"Not out of fear but out of a feeling of what is right should we abstain from doing wrong… Virtue is based, most of all, upon respecting the other man… Every man is a little world of his own… We ought to do our utmost to help those who have suffered injustice… To be good means to do no wrong; and also, not to want to do wrong… The poverty of a democracy is better than the prosperity which allegedly goes with aristocracy or monarchy just as liberty is better than slavery… The wise man belongs to all countries, for the home of a great soul is the whole world."
— Democritus, quoted from Karl Popper’s “The Open Society and Its Enemies, Vol. 1: The Spell of Plato
"What they do not comprehend is man’s helplessness. I am weak, small, of no consequence to the universe. It does not notice me; I live on unseen. But why is that bad?"

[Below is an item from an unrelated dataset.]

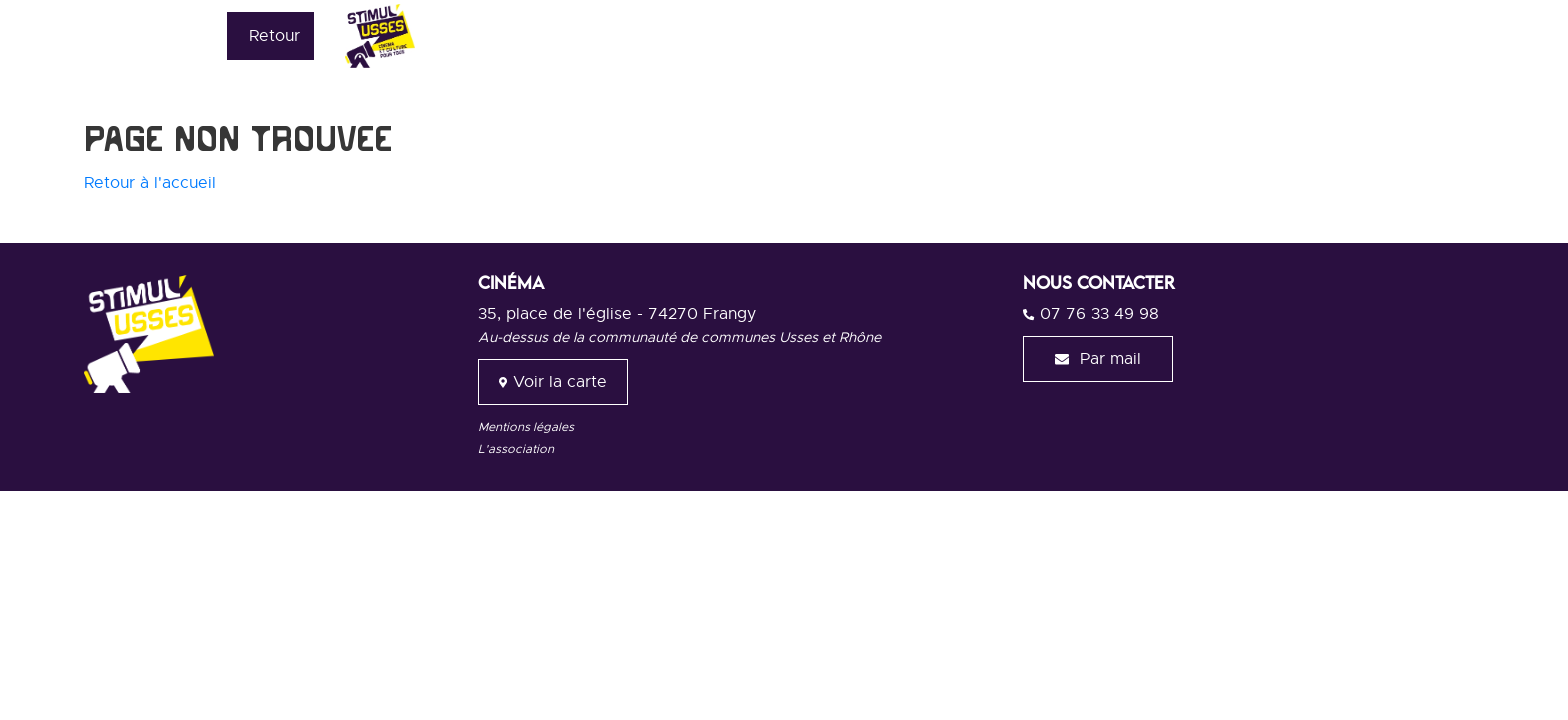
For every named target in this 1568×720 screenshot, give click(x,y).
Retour (274, 36)
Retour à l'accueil (150, 183)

— Philip K. Dick, The Man in the High Castle
"Their [the Nazi’s] view; it is cosmic. Not of a man here, a child there, but air abstraction: race, land. Volk. Land. Blut. Ehre. Not of honorable men but of Ehre itself, honor; the abstract is real, the actual is invisible to them. Die Güte, but not good, this good man. It is their sense of space and time. They see through the here, the now, into the vast black deep beyond, the unchanging. And that is fatal to life. Because eventually there will be no life; there was once only the dust particles in space, the hot hydrogen gases, nothing more, and it will come again. This is an interval, ein Augenblick. The cosmic process is hurrying on, crushing life back into the granite and methane; the wheel turns for all life. It is all temporary. And they - these madmen - respond to the granite, the dust, the longing of the inanimate; they want to aid Natur."

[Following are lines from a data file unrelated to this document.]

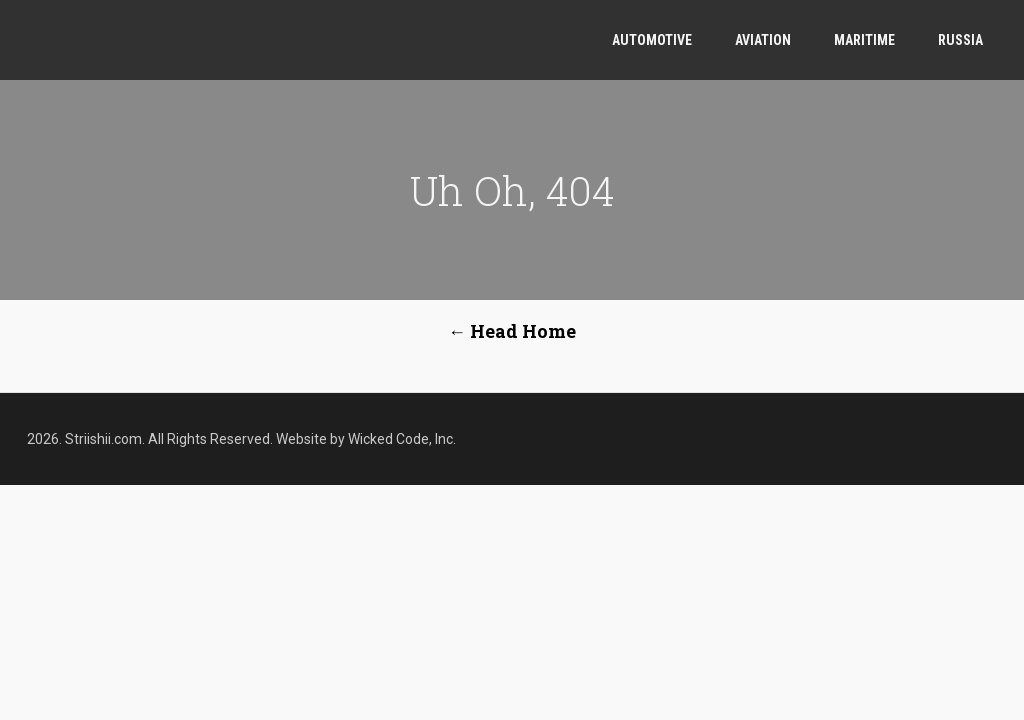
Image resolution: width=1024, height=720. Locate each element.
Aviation (763, 40)
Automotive (652, 40)
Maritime (864, 40)
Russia (960, 40)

— Philip K. Dick, The Man in the High Castle
"Nationalist ideology divides society vertically; the socialist ideology divides society horizontally."
— Ludwig von Mises
"All that has been said of the importance of individuality of character, and diversity in opinions and modes of conduct, involves, as of the same unspeakable importance, diversity of education. A general State education is a mere contrivance for moulding people to be exactly like one another; and as the mould in which it casts them is that which pleases the predominant power in the government, whether this be a monarch, a priesthood, an aristocracy, or the majority of the existing generation, in proportion as it is efficient and successful, it establishes a despotism over the mind, leading by natural tendency to one over the body. An education established and controlled by the State, should only exist, if it exist at all, as one among many competing experiments, carried on for the purpose of example and stimulus, to keep the others up to a certain standard of excellence."
— J.S. Mill - On Liberty
"It is only because the institutions of this country are a mass of inconsistencies, that things find admittance into our practice which belong to the system of despotic, or what is called paternal, government, while the general freedom of our institutions precludes the exercise of the amount of control necessary to render the restraint of any real efficacy as a moral education."
— J.S. Mill - On Liberty
"The maxims are, first, that the individual is not accountable to society for his actions, in so far as these concern the interests of no person but himself. Advice, instruction, persuasion, and avoidance by other people if thought necessary by them for their own good, are the only measures by which society can justifiably express its dislike or disapprobation of his conduct. Secondly, that for such actions as are prejudicial to the interests of others, the individual is accountable and may be subjected either to social or to legal punishments, if society is of opinion that the one or the other is requisite for its protection."
— J.S. Mill - On Liberty
"and whatever crushes individuality is despotism, by whatever name it may be called, and whether it professes to be enforcing the will of God or the injunctions of men."